Las abuelas, para enseñar a los niños a ser humildes, solían
contarles historias curiosas. Contaban que en un puerto vivía un sabio, que a
pesar de serlo, quería saber cada vez más y más; saberlo todo. Todo el tiempo
pasaba razonando, especulando, con todos
los temas de la humanidad.
Una mañana muy temprano decidió bajar a la playa más lejana,
para sin interrupciones tener sus profundos pensamientos. Caminaba solitario, cuando
muy delante de él vio una figurita que corría hacia el mar, regresaba a la
playa y repetía los movimientos una y otra vez. Intrigado se fue acercando y
observó que un pequeño niño, sin perturbase por su presencia, corría hacia la
orilla del mar con un pequeño balde, recogía agua y regresaba a la playa y la echaba
en un hoyo; luego, volvía al mar y repetía una y otra vez lo mismo.
No pudiendo contener la curiosidad el gran hombre detuvo al
niño y le preguntó:
— ¡Oye niño qué haces!
— ¡Voy a poner todo el agua del
mar en el hoyo!—, le contestó sin dejar verter el agua y correr hacia el mar.
El cerebro del sabio se mortificó
ante lo ilógico del tema; esperó a que el niño regresase y le dijo molesto:
—¿No has pensado un momento, que
es imposible que toda el agua del mar jamás podrá caber en ese pequeño hoyo?
¿No vez que apenas la hechas desaparece?
El niño se detuvo, con linda
sonrisa se le acercó y le dijo:
—Ud. quiere tener todo el
conocimiento del universo; ¿no ha pensado que su pequeño cerebro no puede comprender todo lo
que hay en la inmensidad de él?—, dicho
esto corrió hacia el mar.
El sabio miró hacia otra lado por un momento,
sorprendido ante lo dicho por el niño. Miró hacia el mar, pero no había nadie.

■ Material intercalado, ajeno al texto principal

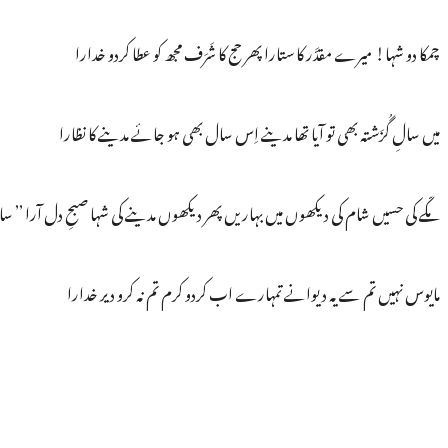
چمکا دو شہا! میرے مقدَّر کا ستارا پھر حج کا شَرَف مجھ کو عطا کردو خدارا
میں سالِ گُزَشتہ بھی تو آیا تھا مدینے اِس سال بھی ہو جائے مدینے کا نظارا
مکّے کی حسیں شام کی دیکھوں میں بہاریں پھر دیکھوں مدینے کی شہا صبحِ دل آرا ’’ سا
مایوس نہیں تم سے یہ دیوانے تمہارے اب کردو کرم تم نہ کرو دیر خدارا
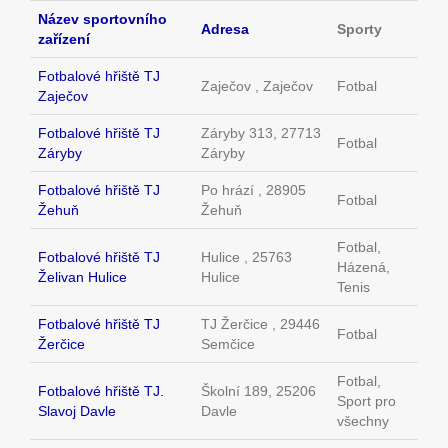
Název sportovního
Adresa
Sporty
zařízení
Fotbalové hřiště TJ
Zaječov , Zaječov
Fotbal
Zaječov
Fotbalové hřiště TJ
Záryby 313, 27713
Fotbal
Záryby
Záryby
Fotbalové hřiště TJ
Po hrází , 28905
Fotbal
Žehuň
Žehuň
Fotbal,
Fotbalové hřiště TJ
Hulice , 25763
Házená,
Želivan Hulice
Hulice
Tenis
Fotbalové hřiště TJ
TJ Žerčice , 29446
Fotbal
Žerčice
Semčice
Fotbal,
Fotbalové hřiště TJ.
Školní 189, 25206
Sport pro
Slavoj Davle
Davle
všechny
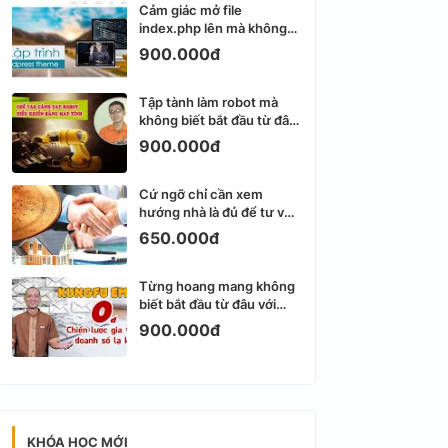
Cảm giác mở file
index.php lên mà không
biết viết gì tiếp theo
900.000đ
Tập tành làm robot mà
không biết bắt đầu từ đâu
thì dễ nản thật
900.000đ
Cứ ngỡ chỉ cần xem
hướng nhà là đủ để tư vấn
phong thủy bất động sản
650.000đ
Từng hoang mang không
biết bắt đầu từ đâu với
Email Marketing
900.000đ
KHÓA HỌC MỚI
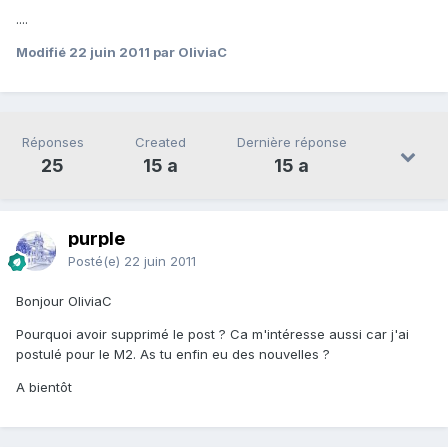
....
Modifié
22 juin 2011
par OliviaC
Réponses
Created
Dernière réponse
25
15 a
15 a
purple
Posté(e)
22 juin 2011
Bonjour OliviaC
Pourquoi avoir supprimé le post ? Ca m'intéresse aussi car j'ai
postulé pour le M2. As tu enfin eu des nouvelles ?
A bientôt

El conocimiento del mundo que le
rodea, en el que existe, en sus aspectos prácticos, ha beneficiado a la
humanidad; a unos grupos mucho más que a otros; en toda la historia. Algunos
hombres, quieren saber cuál es el significado de aquello que en una noche
oscura, sin nubes, puede ver en los cielos oscuros, llenos de cuerpos
brillantes llamados astros; quiere saber por qué existe; que sentido tiene todo
ello. Hasta ahora, ninguna ideología lo explica, ni cercanamente.
Mientras se da esa búsqueda, tal
vez inútil, no se puede dejar de reconocer la belleza de las estrellas,
constelaciones, galaxias, planetas; hasta de una humilde estrella fugaz. Es
difícil describir cuál es la sensación del espíritu ante ello.